The theoretically important point to understand is, that this average cost-of-living, or living standard, is established INDEPENDENTLY of wage fluctuations. It is an aggregate result of the functioning of the economy as a whole. That is precisely why Marx says that the VLP is "fixed" already before any buying and selling of labour-power occurs.

So it is not that a fall in the average real wage directly means a fall in the VLP, but that a durable fall in the average real wage erodes the previously attained average living standard, and that this will in due course reduce the VLP, since the effect will be that the average standard of living declines longterm. Typically, the quantity of social labour materialised in products which is claimed by Capital increases, and the quantity of social labour materialised in products which is claimed by Labour itself decreases.

This distinction is important, insofar as a fall in average wages could hypothetically COMBINE with cheaper costs for the 4 types of items cited above, indeed hypothetically the real wage could fall, while physical consumption increases, because total living expenses have fallen even further. In that case, the VLP falls, while physical consumption expands. However, empirically this exceptional situation, if it occurs, never lasts for very long. The extension of additional credit can of course prop up living standards in the short term, but not in the long term.

Conversely, if the average cost-of-living for workers' households increases structurally and enduringly, this reduces the VLP if the wage stays constant longterm, because it reduces the standard of living. This is what I had in mind when saying that a structural increase in food prices lowers the VLP.

This interpretation, I should add, assumes that all living requirements of the worker are commodities. In reality, however, this is often not the case. "Natural wants" can also be satisfied by non-market methods, education and training may be provided by the state, etc. 

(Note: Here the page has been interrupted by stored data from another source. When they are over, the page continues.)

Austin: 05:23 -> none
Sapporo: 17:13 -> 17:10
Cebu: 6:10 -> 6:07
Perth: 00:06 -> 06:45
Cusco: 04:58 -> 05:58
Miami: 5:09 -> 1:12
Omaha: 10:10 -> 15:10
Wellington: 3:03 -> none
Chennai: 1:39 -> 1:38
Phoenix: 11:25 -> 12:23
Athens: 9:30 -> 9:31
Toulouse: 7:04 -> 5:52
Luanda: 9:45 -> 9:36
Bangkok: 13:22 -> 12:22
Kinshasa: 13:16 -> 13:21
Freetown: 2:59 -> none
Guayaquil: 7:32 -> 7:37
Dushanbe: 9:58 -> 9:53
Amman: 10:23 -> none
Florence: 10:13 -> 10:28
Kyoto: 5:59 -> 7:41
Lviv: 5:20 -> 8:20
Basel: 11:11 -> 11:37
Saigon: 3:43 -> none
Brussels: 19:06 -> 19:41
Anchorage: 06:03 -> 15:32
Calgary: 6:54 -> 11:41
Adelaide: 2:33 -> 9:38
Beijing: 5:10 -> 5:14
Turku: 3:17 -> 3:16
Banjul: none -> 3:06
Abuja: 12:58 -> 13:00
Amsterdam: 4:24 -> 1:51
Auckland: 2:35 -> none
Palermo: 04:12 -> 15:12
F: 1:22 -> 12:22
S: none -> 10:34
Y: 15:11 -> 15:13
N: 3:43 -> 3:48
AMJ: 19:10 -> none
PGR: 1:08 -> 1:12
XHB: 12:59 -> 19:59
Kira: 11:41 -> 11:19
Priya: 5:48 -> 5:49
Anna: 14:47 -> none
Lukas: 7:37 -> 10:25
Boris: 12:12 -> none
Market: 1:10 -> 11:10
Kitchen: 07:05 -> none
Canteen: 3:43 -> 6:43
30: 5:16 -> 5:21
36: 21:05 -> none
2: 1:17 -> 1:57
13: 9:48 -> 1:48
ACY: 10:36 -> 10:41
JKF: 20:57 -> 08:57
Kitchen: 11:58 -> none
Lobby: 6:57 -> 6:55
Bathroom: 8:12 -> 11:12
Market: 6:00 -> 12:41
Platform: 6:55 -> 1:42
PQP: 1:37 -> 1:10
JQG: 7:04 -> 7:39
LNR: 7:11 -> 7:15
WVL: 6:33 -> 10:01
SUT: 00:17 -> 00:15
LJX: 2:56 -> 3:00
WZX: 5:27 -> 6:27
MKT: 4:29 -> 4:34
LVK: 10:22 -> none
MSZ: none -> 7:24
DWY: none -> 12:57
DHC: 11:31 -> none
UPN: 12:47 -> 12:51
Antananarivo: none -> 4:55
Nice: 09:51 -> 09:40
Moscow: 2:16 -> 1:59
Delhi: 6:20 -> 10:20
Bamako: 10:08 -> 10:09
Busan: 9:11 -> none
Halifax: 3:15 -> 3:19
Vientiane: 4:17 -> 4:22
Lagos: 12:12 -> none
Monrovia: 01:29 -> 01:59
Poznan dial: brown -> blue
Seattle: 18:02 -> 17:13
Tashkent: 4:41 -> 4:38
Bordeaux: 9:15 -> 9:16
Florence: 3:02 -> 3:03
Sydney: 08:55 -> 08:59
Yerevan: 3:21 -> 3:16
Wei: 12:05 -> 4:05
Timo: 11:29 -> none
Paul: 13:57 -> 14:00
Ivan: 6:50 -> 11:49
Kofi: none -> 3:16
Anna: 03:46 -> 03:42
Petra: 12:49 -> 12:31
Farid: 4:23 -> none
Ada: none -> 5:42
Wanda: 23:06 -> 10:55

The complaint of Marx's critics is that the concept of the VLP is "too vague" and "indefinite" or "ambiguous", but it aims to theorise coherently a complex reality in which the total living standard of concern to workers can be affected by a multitude of variables. Although Marx's concept of the VLP is often rejected, in practice the people who reject it do assume it, just as people who reject value-theory (in favour of talk about prices) in practice assume value-theory anyhow. They reject Marx's concept, but accept a national accounting concept without even knowing what it means. The "complexity" is partly also due to the fact that wage remuneration itself can take many different forms. Marx writes:

"Wages themselves again take many forms, a fact not recognizable in the ordinary economic treatises which, exclusively interested in the material side of the question, neglect every difference of form. An exposition of all these forms however, belongs to the special study of wage labour, not therefore to this work." http://www.marxists.org/archive/marx/works/1867-c1/ch20.htm

Marx focuses mainly on the essential economic relationship of concern for the accumulation of capital, regardless of the contractual forms it may take. Geoff Hodgson for example argues that workers do not sell their labour-power, but hire out their labour. This however confuses contractual forms with the essential economic relationship, in which living costs exchange for employment.